Exercise prompt
This exercise calls for the records to be repeated in full, exactly as written.

****************

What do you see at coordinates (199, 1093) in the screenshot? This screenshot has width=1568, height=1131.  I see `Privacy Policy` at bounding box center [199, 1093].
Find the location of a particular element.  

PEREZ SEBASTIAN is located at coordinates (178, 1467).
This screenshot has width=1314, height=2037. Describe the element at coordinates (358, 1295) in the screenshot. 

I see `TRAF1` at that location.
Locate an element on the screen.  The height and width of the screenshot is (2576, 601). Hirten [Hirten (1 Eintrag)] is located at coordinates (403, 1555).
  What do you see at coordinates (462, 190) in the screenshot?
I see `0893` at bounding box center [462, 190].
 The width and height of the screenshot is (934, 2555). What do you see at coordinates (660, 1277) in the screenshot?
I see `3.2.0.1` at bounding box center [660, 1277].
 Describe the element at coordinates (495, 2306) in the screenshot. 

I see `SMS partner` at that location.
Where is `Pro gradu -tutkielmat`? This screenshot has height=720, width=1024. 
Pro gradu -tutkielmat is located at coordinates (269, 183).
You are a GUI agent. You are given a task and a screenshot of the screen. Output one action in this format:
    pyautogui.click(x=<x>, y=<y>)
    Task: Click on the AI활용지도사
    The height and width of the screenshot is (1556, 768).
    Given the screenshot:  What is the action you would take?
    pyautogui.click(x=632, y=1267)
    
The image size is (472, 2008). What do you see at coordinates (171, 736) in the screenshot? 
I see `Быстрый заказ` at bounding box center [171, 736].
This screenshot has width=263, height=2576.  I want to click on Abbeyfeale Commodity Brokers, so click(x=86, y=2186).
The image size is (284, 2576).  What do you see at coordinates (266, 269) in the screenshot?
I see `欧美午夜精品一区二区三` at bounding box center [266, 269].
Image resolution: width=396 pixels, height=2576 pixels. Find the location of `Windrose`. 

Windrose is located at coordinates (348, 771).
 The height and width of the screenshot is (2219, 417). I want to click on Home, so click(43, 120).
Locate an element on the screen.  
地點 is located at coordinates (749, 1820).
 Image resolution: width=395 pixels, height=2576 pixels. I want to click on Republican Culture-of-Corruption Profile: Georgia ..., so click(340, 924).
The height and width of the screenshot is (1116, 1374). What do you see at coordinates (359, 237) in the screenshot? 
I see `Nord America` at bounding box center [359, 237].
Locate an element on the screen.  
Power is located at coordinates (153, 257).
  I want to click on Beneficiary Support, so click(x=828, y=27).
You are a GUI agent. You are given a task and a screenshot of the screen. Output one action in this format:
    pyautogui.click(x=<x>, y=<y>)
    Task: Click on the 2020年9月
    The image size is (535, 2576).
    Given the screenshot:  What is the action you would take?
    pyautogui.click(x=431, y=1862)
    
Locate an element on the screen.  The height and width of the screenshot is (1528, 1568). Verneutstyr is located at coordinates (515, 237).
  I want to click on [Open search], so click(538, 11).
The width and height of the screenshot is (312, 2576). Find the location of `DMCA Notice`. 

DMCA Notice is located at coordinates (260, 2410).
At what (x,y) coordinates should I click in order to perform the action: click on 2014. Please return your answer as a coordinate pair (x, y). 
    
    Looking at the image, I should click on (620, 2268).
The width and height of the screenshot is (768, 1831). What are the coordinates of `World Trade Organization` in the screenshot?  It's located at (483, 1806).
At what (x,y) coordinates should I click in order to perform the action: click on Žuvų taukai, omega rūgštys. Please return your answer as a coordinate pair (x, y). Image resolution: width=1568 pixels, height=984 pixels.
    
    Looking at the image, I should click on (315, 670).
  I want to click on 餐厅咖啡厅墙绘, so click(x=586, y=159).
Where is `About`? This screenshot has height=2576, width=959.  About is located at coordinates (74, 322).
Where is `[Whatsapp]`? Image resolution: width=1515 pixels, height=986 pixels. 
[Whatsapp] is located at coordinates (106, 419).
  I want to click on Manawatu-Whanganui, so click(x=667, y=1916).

****************

Completed exercise
What do you see at coordinates (199, 1093) in the screenshot? This screenshot has width=1568, height=1131.  I see `Privacy Policy` at bounding box center [199, 1093].
Find the location of a particular element.  

PEREZ SEBASTIAN is located at coordinates (178, 1467).
This screenshot has width=1314, height=2037. Describe the element at coordinates (358, 1295) in the screenshot. 

I see `TRAF1` at that location.
Locate an element on the screen.  The height and width of the screenshot is (2576, 601). Hirten [Hirten (1 Eintrag)] is located at coordinates (403, 1555).
  What do you see at coordinates (462, 190) in the screenshot?
I see `0893` at bounding box center [462, 190].
 The width and height of the screenshot is (934, 2555). What do you see at coordinates (660, 1277) in the screenshot?
I see `3.2.0.1` at bounding box center [660, 1277].
 Describe the element at coordinates (495, 2306) in the screenshot. 

I see `SMS partner` at that location.
Where is `Pro gradu -tutkielmat`? This screenshot has height=720, width=1024. 
Pro gradu -tutkielmat is located at coordinates (269, 183).
You are a GUI agent. You are given a task and a screenshot of the screen. Output one action in this format:
    pyautogui.click(x=<x>, y=<y>)
    Task: Click on the AI활용지도사
    The height and width of the screenshot is (1556, 768).
    Given the screenshot:  What is the action you would take?
    pyautogui.click(x=632, y=1267)
    
The image size is (472, 2008). What do you see at coordinates (171, 736) in the screenshot? 
I see `Быстрый заказ` at bounding box center [171, 736].
This screenshot has width=263, height=2576.  I want to click on Abbeyfeale Commodity Brokers, so click(x=86, y=2186).
The image size is (284, 2576).  What do you see at coordinates (266, 269) in the screenshot?
I see `欧美午夜精品一区二区三` at bounding box center [266, 269].
Image resolution: width=396 pixels, height=2576 pixels. Find the location of `Windrose`. 

Windrose is located at coordinates (348, 771).
 The height and width of the screenshot is (2219, 417). I want to click on Home, so click(43, 120).
Locate an element on the screen.  
地點 is located at coordinates (749, 1820).
 Image resolution: width=395 pixels, height=2576 pixels. I want to click on Republican Culture-of-Corruption Profile: Georgia ..., so click(340, 924).
The height and width of the screenshot is (1116, 1374). What do you see at coordinates (359, 237) in the screenshot? 
I see `Nord America` at bounding box center [359, 237].
Locate an element on the screen.  
Power is located at coordinates (153, 257).
  I want to click on Beneficiary Support, so click(x=828, y=27).
You are a GUI agent. You are given a task and a screenshot of the screen. Output one action in this format:
    pyautogui.click(x=<x>, y=<y>)
    Task: Click on the 2020年9月
    The image size is (535, 2576).
    Given the screenshot:  What is the action you would take?
    pyautogui.click(x=431, y=1862)
    
Locate an element on the screen.  The height and width of the screenshot is (1528, 1568). Verneutstyr is located at coordinates (515, 237).
  I want to click on [Open search], so click(538, 11).
The width and height of the screenshot is (312, 2576). Find the location of `DMCA Notice`. 

DMCA Notice is located at coordinates (260, 2410).
At what (x,y) coordinates should I click in order to perform the action: click on 2014. Please return your answer as a coordinate pair (x, y). 
    
    Looking at the image, I should click on (620, 2268).
The width and height of the screenshot is (768, 1831). What are the coordinates of `World Trade Organization` in the screenshot?  It's located at (483, 1806).
At what (x,y) coordinates should I click in order to perform the action: click on Žuvų taukai, omega rūgštys. Please return your answer as a coordinate pair (x, y). Image resolution: width=1568 pixels, height=984 pixels.
    
    Looking at the image, I should click on (315, 670).
  I want to click on 餐厅咖啡厅墙绘, so click(x=586, y=159).
Where is `About`? This screenshot has height=2576, width=959.  About is located at coordinates (74, 322).
Where is `[Whatsapp]`? Image resolution: width=1515 pixels, height=986 pixels. 
[Whatsapp] is located at coordinates (106, 419).
  I want to click on Manawatu-Whanganui, so click(x=667, y=1916).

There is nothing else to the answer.